In my life I have passed up on Exodus, feeling that its message was
really too good to be true, and instead took the attitude that I would
glorify God with everything that I had, and all that I was, regardless
of my sexual orientation or “thorn status” (referencing back to Paul's
dilemma). If God wanted to “fix me” I would glorify Him in that. If
God, like in Paul's case with his thorn (which we must assume was
lifelong since he never mentioned it again) decided to let me deal with
my homosexuality throughout my life so that I could still glorify Him,
then praise the Lord for that as well.
And when I heard that “all homosexuals go to hell” I just said to
myself, “it is God who will judge me, not man, and for that I am very
What is sad to me is the body count of young gay guys who ended their
lives tragically because they thought that because they could not be
“fixed” that it was not worth the continuation of their existence. I
would often think, “if 'they' (most of the churches in the 1980s and
1990s) are right, and I'm going to go to hell for not fixing myself, or
worse yet, just BEING gay, then maybe I should just end things now and
end the pain.” I hated those thoughts of self-destruction for deep down
I know that killing myself could not possibly be God's holy will for my
life. But I was confused by the messages I was getting from many
sources in those days.
So what does this mean?
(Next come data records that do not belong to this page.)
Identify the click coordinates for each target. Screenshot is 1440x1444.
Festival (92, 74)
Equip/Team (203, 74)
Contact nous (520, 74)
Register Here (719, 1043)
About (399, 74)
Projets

It means that maybe churches should look at
themselves as the Father of the prodigal son, rather than the older
Brother of the prodigal son, which they have been for many years. Maybe
churches should realize that being homosexual is often not a freely
chosen option, which is true in my case. So what is the church to do
about this? I don't know all the answers, but God does, and I strongly
suggest that they pray a LOT that God would allow them to use the
Father of the prodigal son as their model, rather than the older "I'm
better than you" brother of the prodigal son. I think that churches
that actually do that may really have a chance to enhance the Kingdom
of God for His glory, and increase the number of men who come to a
saving relationship with Jesus because of their Christlike love.
Exodus International has come and gone. At this time there does not
seem to be anything that has risen from the ashes after quite some
time, so it is difficult to say if there ever will be. With attitudes
changing toward the whole subject of homosexuality by the general
public, especially the kids of the Millennial Generation, will there be
anything to take its place? Should there be? If something does step in
its place in the future, will Christlike love rule
the day, or Pharisaical legalism? Time will tell. I hope and pray it
will be the Father of the prodigal son who will rise from the ashes. We
should all pray for no less than that.